Review: Jeremy Hegge – Six Days in Townsville (self-released, Aug 20)

Field recorder Jeremy Hegge’s albums are reverent auditory documents of places in nature. Acting as a passive observer, Hegge presents high-fidelity recordings of the harmonies of nature, from cacophonous clusters of animal calls to the soft sounds of moving wind or water. Six Days in Townsville is a collection of eight short pieces collected in and near the eponymous city of Townsville in Queensland, Australia, and explores a wide variety of sounds throughout these areas.
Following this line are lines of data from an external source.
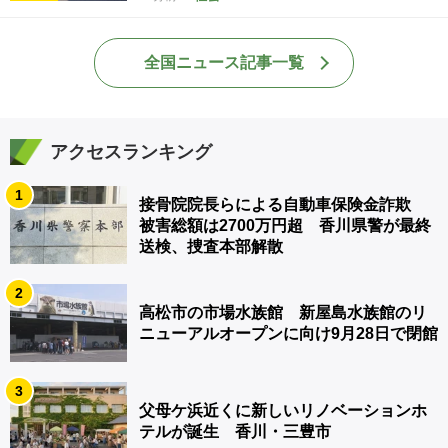
全国ニュース記事一覧
アクセスランキング
1
接骨院院長らによる自動車保険金詐欺
被害総額は2700万円超 香川県警が最終
送検、捜査本部解散
2
高松市の市場水族館 新屋島水族館のリ
ニューアルオープンに向け9月28日で閉館
3
父母ケ浜近くに新しいリノベーションホ
テルが誕生 香川・三豊市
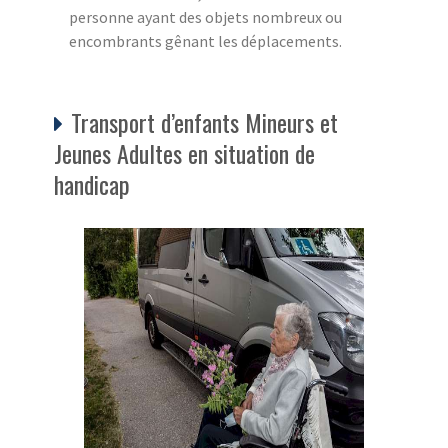
personne ayant des objets nombreux ou
encombrants gênant les déplacements.
Transport d’enfants Mineurs et
Jeunes Adultes en situation de
handicap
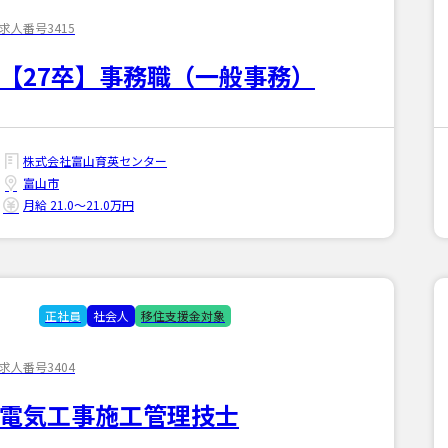
求人番号3415
【27卒】事務職（一般事務）
株式会社富山育英センター
富山市
月給 21.0〜21.0万円
正社員
社会人
移住支援金対象
求人番号3404
電気工事施工管理技士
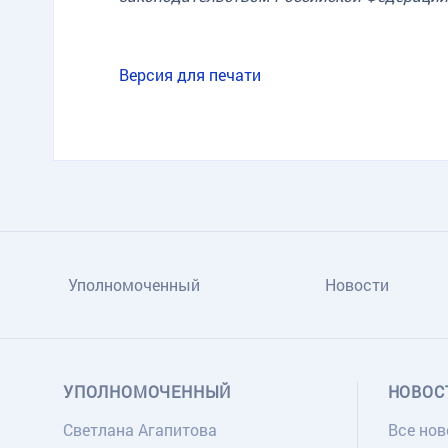
Версия для печати
Уполномоченный
Новости
УПОЛНОМОЧЕННЫЙ
НОВОС
Светлана Агапитова
Все нов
As always, Hegge’s recording and mastering is of the highest quality, and the keeping of each element’s original orientation in the stereo range ensures absolute immersion and faithful reconstruction of the space. In addition to his usual interest in the noises made by birds and frogs and the like, Hegge also captures less familiar, more abstract textures, like the syrupy rumbles of “Parched earth, wet” and the low buzz of “Humming dusk, red clouds.” For me, these recordings uncannily portray that tense, electric feeling often present in the warm, dry twilight, like something big is about to happen. Ultimately though, just like physically being in nature, everyone’s relationship with these sounds will be different, and at the very least you can enjoy the vivid sonic environments on a purely superficial level; they’re pretty therapeutic.